Photographing in poor lighting conditions
In photography, light plays a crucial role in creating a successful photo. However, unfavourable lighting situations that make photography a challenge are not uncommon.
When we talk about a bad lighting situation, there is usually too little light. But too much light or extreme differences in brightness within a shot can also be a problem. In this article we will show you how to deal with difficult lighting situations.
Problem 1: Too little light
Both indoors and outdoors, there is often the problem that there is not enough ambient light for a sufficiently exposed shot. How you should react to too little light depends strongly on what you want to photograph.
Solution 1: Using the camera settings correctly
The first and easiest way to get more light on the sensor is to adjust the various setting parameters such as aperture, exposure time and ISO.
Use a large aperture value to open the iris of the lens widely and let more light fall on the sensor. The wide opening of the aperture, however, poses the problem that the sharp area of the image becomes smaller. Consequently, this method is only suitable for most lenses if you want to focus on a certain object that does not cover the largest part of the image. Larger objects can’t be completely focused with this setting.
However, if you want to focus on a landscape or skyline in its entirety, you will have to increase the exposure time. The higher the exposure time, the longer the shutter remains open. However, a long exposure time is only suitable for still subjects. Unless you want to take advantage of motion blur, for example for a waterfall.
The third parameter that can help to achieve a brighter image is the ISO value. The standard value of ISO is between 100 and 200. This value controls the light sensitivity of the sensor. If the ISO value is doubled, the light sensitivity of the sensor also doubles. At first glance, this may sound like the ideal solution for insufficient light. But beware: an increase in the ISO value can lead to image noise and thus reduces the quality of the image.
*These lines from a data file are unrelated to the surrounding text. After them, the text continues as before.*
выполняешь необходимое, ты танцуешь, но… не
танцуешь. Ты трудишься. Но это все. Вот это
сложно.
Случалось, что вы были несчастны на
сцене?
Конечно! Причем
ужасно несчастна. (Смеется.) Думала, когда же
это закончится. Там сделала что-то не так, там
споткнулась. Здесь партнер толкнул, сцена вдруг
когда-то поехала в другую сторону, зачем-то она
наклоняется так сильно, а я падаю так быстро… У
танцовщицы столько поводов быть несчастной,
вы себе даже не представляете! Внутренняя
Solution 2: Use a tripod as an aid
The longer the exposure time you select, the more light can reach the camera’s sensor. However, this has the disadvantage that humans cannot keep every exposure time blur-free. If your focal length is not too long, shutter speeds of up to 1/60 of a second can be maintained. However, a tripod is required for longer exposure times. By increasing the exposure time, you can close the aperture far despite low light to capture objects in full focus.
In addition to the tripod, a remote shutter release offers even more security for a blur-free and sharp image. Just pressing the shutter release can cause camera shake. As already mentioned, this method entails the risk of motion blur, which is why it is only suitable for motionless objects.
Solution 3: The choice of lens
When taking pictures, the choice of lens also affects the result of your shot. The first option is to choose a fast lens. Powerful lenses offer particularly high aperture values, allowing more light to reach the sensor. Such high f-stops are often found in fixed focal length lenses due to their simpler design. These lenses have the disadvantage that you can only adjust the image section by changing your own position.
Another possibility is to use a wide-angle lens and move closer to the subject. A wide-angle lens offers the advantage of a large depth of field even when the aperture is wide open.
Problem 2: Too much light
Indoors, too much light rarely poses a problem, as the light sources can usually be regulated. Even too much light entering through the windows can easily be remedied by curtains and shutters. This is not so easy in nature – the sun can neither be regulated nor simply covered. But there are solutions here too.
Solution 1: Using filters
Neutral density filters, ND filters for short, or gray filters, have the purpose of absorbing a certain amount of light without changing the colours and details of the image. These filters are available in different intensities, allowing you to control different light situations.
Especially in landscape photography, the sky is overexposed or even burnt out. If the border between landscape and sky forms a halfway straight line, it makes sense to use a gray gradient filter. The gray gradient filter has the same function as the normal gray filter, with the difference that it does not evenly darken the image. As the name suggests, the filter has one strong and one only slightly darkening surface, which merges into each other in the middle by a gradient. This makes it possible to darken the sky more than the landscape in the foreground.
Solution 2: Restore brightness in post-processing
It is true that both the white and the black tones can burn out in a single image. However, this happens much faster with the white tones. It is almost impossible to retrieve burnt out areas on a photo through post-processing. Therefore it is always advisable to take a picture too dark rather than too bright. For images taken in RAW format, it is possible to bring more brightness and colour back into the image with just a few settings and sliders.
Solution 3: Using backlighting as an effect
In addition to the strong midday sun, the low sun in the early evening is also often problematic. In this situation you can consciously use the backlight and the resulting glare spots as a stylistic device. Position your subject exactly between your camera and the sun.
Problem 3: Handle strong differences in brightness
When taking pictures of black and white objects, as well as of various buildings with strong backlighting through their gates and windows, enormous differences in brightness arise in the picture. This becomes a problem because the sensor can only capture a limited range of brightness levels and such situations often exceed the dynamic range of the camera.
Solution 1: Create an exposure series
For an excessively large dynamic range, there is a very straightforward solution – bracketing. This consists of several shots in which the focus is placed on different areas of the subject, so that at the end of each shot, a different area is optimally exposed. These images are then superimposed in order to select and highlight the optimum exposure for each area of the image.
A tripod is used to ensure that the images are 100 percent congruent. If you focus even more on the contrasts and colours of the image instead of only on the exposure during creation and merging, you can also create an HDR image from the exposure series.
The adjustment possibilities and thus adapting to different lighting situations have their limits even with modern technology. Consequently, especially in very difficult lighting situations, such as too little and too much light, it is often not possible to easily capture what can be seen with the human eye.
For every problem that needs to be solved in photography, knowledge of the parameters aperture, ISO and exposure time as well as their effects on each other are of paramount importance. When the camera settings are exhausted, additional camera accessories such as a tripod or different filters help us master the difficult situations. However, if you don’t have the right equipment at hand, underexposed is better than overexposed. Underexposed areas are easier to correct and restore in photo post-processing than overexposed areas.